# Binary Arithmetic

You can’t really “do” computer science without understanding your basic base 2 numbering system.

## Conversion

Converting a binary number (base 2) to a decimal number (base 10) is pretty straight forward if you know your powers of 2:

 Power of 2 $2^7$ $2^6$ $2^5$ $2^4$ $2^3$ $2^2$ $2^1$ $2^0$ Decimal Place Value 128 64 32 16 8 4 2 1 Binary Numeral 1 0 0 1 1 1 0 1

Decimal Value: $128 + 16 + 8 + 4 + 1 = 157$

## Binary Operations

### Binary AND

Binary AND operations work the same way as Boolean AND operations (duh). It combines two binary numbers, 1 bit at a time, AND’ing each bit. A 1 is treated as “True” in Boolean and 0 as False. So anytime there is a 0 in an AND operation the result is always 0. Only 1 $\land$ 1 = 1.

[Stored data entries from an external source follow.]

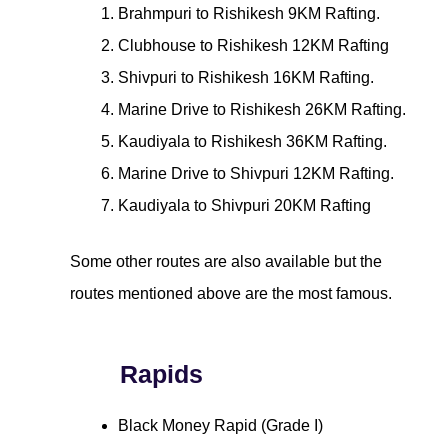
Brahmpuri to Rishikesh 9KM Rafting.
Clubhouse to Rishikesh 12KM Rafting
Shivpuri to Rishikesh 16KM Rafting.
Marine Drive to Rishikesh 26KM Rafting.
Kaudiyala to Rishikesh 36KM Rafting.
Marine Drive to Shivpuri 12KM Rafting.
Kaudiyala to Shivpuri 20KM Rafting
Some other routes are also available but the
routes mentioned above are the most famous.
Rapids
Black Money Rapid (Grade I)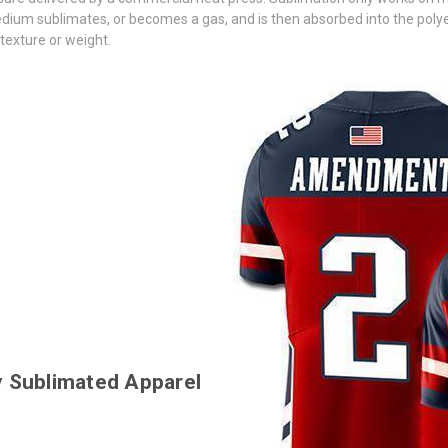
ium sublimates, or becomes a gas, and is then absorbed into the polyester
 texture or weight.
ty Sublimated Apparel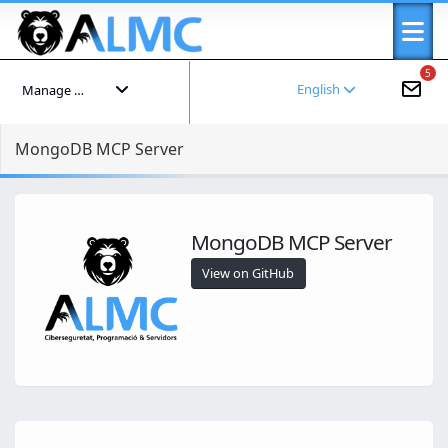
5
English
Manage your account
MongoDB MCP Server
MongoDB MCP Server
View on GitHub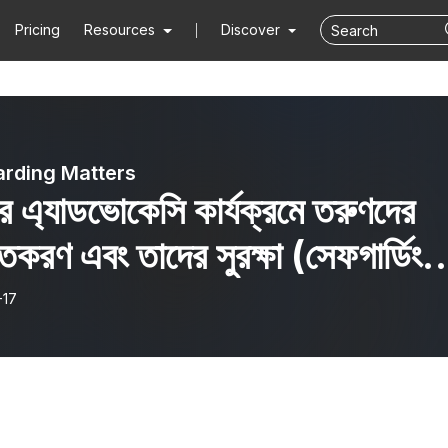
Pricing
Resources
Discover
rding Matters
ার এ্যাডভোকেসি কার্যক্রমে তরুণদের
্তকরণ এবং তাদের সুরক্ষা (সেফগার্ডিং)
gaging youth in CSO
-17
ocacy programme and
r safeguarding)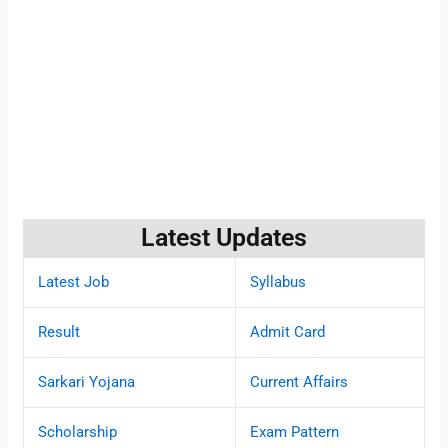
Latest Updates
Latest Job
Syllabus
Result
Admit Card
Sarkari Yojana
Current Affairs
Scholarship
Exam Pattern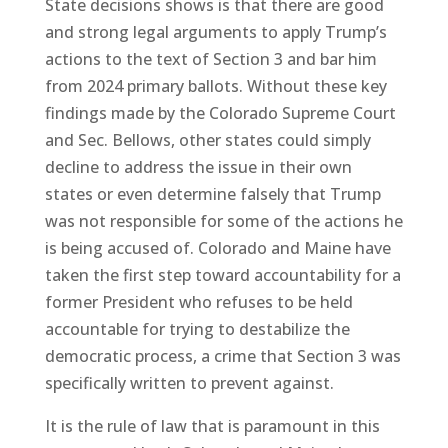
State decisions shows is that there are good
and strong legal arguments to apply Trump’s
actions to the text of Section 3 and bar him
from 2024 primary ballots. Without these key
findings made by the Colorado Supreme Court
and Sec. Bellows, other states could simply
decline to address the issue in their own
states or even determine falsely that Trump
was not responsible for some of the actions he
is being accused of. Colorado and Maine have
taken the first step toward accountability for a
former President who refuses to be held
accountable for trying to destabilize the
democratic process, a crime that Section 3 was
specifically written to prevent against.
It is the rule of law that is paramount in this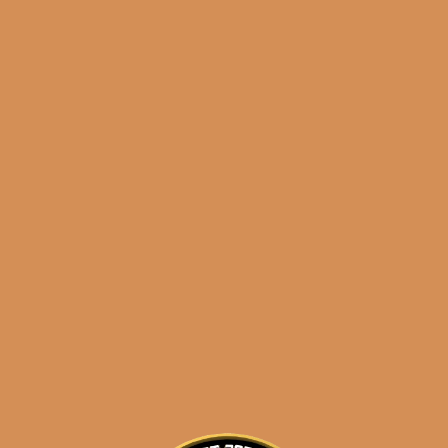
results
Insomniac’s Lonsdale
Selection 2
$
79.99
$
59.99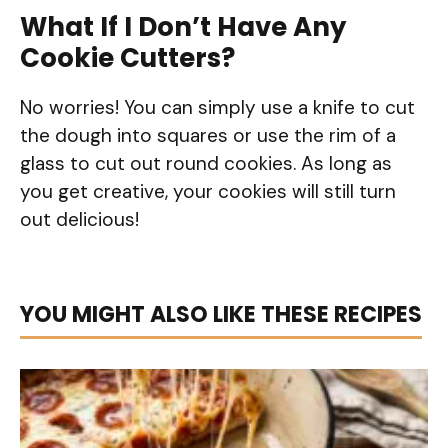
What If I Don’t Have Any
Cookie Cutters?
No worries! You can simply use a knife to cut
the dough into squares or use the rim of a
glass to cut out round cookies. As long as
you get creative, your cookies will still turn
out delicious!
YOU MIGHT ALSO LIKE THESE RECIPES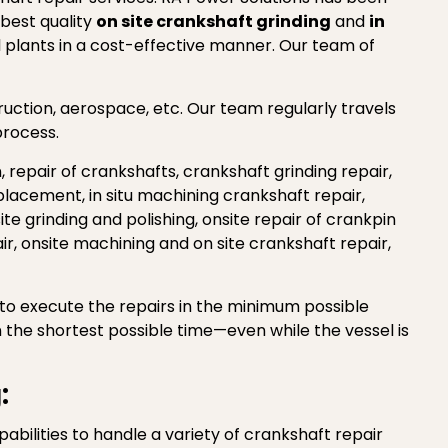
 best quality
on site crankshaft grinding
and
in
al plants in a cost-effective manner. Our team of
truction, aerospace, etc. Our team regularly travels
process.
n, repair of crankshafts, crankshaft grinding repair,
placement, in situ machining crankshaft repair,
ite grinding and polishing, onsite repair of crankpin
air, onsite machining and on site crankshaft repair,
t to execute the repairs in the minimum possible
 the shortest possible time—even while the vessel is
:
ilities to handle a variety of crankshaft repair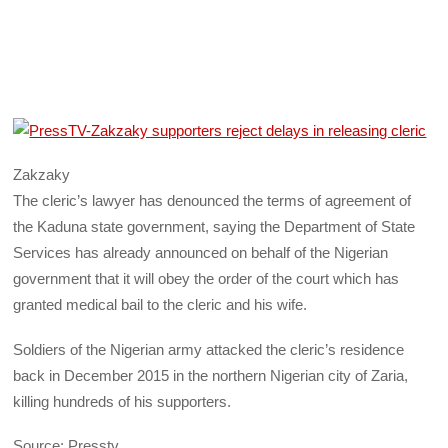
Zakzaky
The cleric’s lawyer has denounced the terms of agreement of
the Kaduna state government, saying the Department of State
Services has already announced on behalf of the Nigerian
government that it will obey the order of the court which has
granted medical bail to the cleric and his wife.
Soldiers of the Nigerian army attacked the cleric’s residence
back in December 2015 in the northern Nigerian city of Zaria,
killing hundreds of his supporters.
Source: Presstv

AND’ing anything with a string of 1’s will always be the original binary number:

 110100 $\land$ 111111 $=$ 110100

AND’ing anything with a string of 0’s will always result in a string of 0’s (set to null):

 110100 $\land$ 000000 $=$ 000000

### Binary OR

Binary OR operatios also act the same as Boolean OR operations (doi). It acts the opposite of AND: Anytime there is a 1 in an OR operation the result is 1. Only 0 $\lor$ 0 = 0.

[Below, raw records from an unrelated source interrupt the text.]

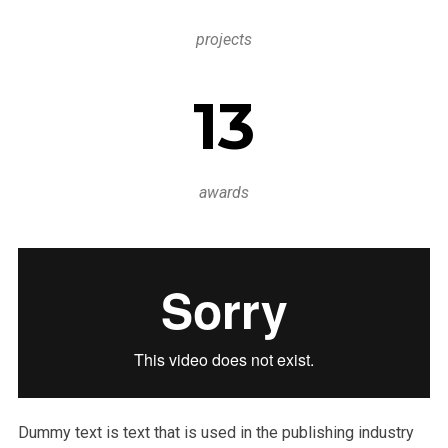
projects
13
awards
Dummy text is text that is used in the publishing industry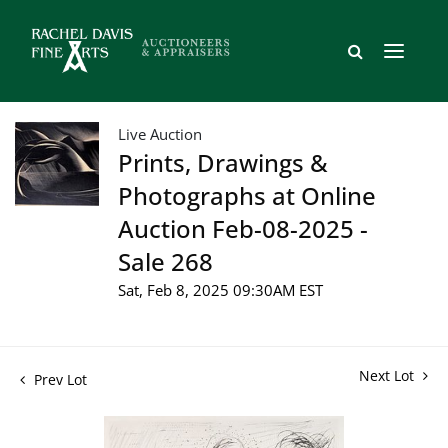
Live Auction
Prints, Drawings &
Photographs at Online
Auction Feb-08-2025 -
Sale 268
Sat, Feb 8, 2025 09:30AM EST
Next Lot
Prev Lot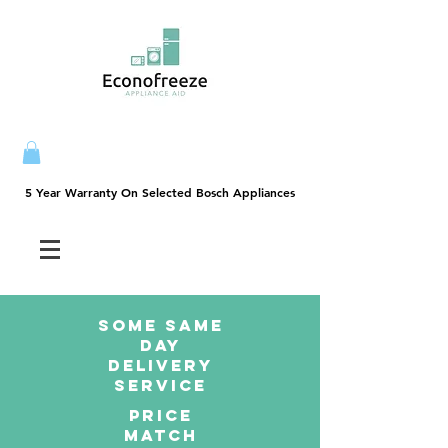
5 Year Warranty On Selected Bosch Appliances
5 Year Warranty On Selected Bosch Appliances
SOME SAme
Day
dELIVERY
sERVICE
PRICE
MATCH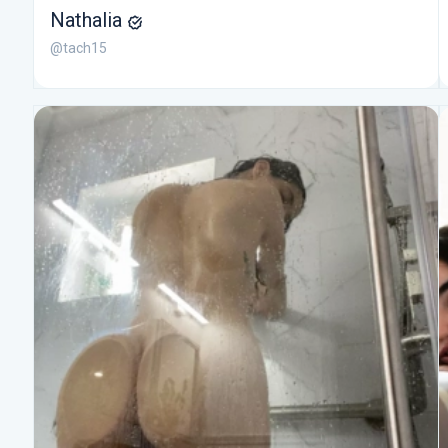
Nathalia
@tach15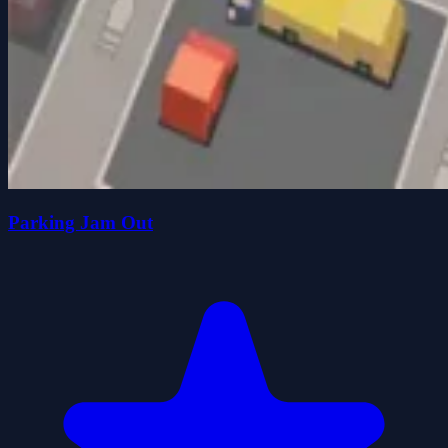
Parking Jam Out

OR’ing anything with a string of 1’s will always be a string of 1’s:

 110100 $\lor$ 111111 $=$ 111111

OR’ing anything with a string of 0’s will always be the original binary number:

 110100 $\lor$ 000000 $=$ 110100

### Binary XOR

XOR is far more interesting than AND and OR. It only returns 1 if there is a 1 in one of the two operators and not in the other. So if the two bits do not match a 1 is returned and if they do, then a 0 is returned.

XOR’ing anything with a string of 1’s will flip all the bits:

 110100 $\oplus$ 111111 $=$ 001011

XOR’ing anything with a string of 0’s will always be the original binary number:

 110100 $\oplus$ 000000 $=$ 110100

One other interesting characteristic of XOR is that it is reversible. So if you take the result of the first XOR and XOR it with the second number in the original operation, you will get the first number:

 001011 $\oplus$ 111111 $=$ 110100

Note:
Bit-level XOR produces exactly the same results as doing addition mod 2:
$( a + b )$ mod $2 = a \oplus b$

### Arithmetic Shift

A left or right shift is a bitwise operation that shifts all the bits in a binary number over however many positions. In order to preserve signedness, the leftmost bit (the sign bit) is replicated rather than being filled with 0’s when doing a left shift. A right shift will just fill in 0’s.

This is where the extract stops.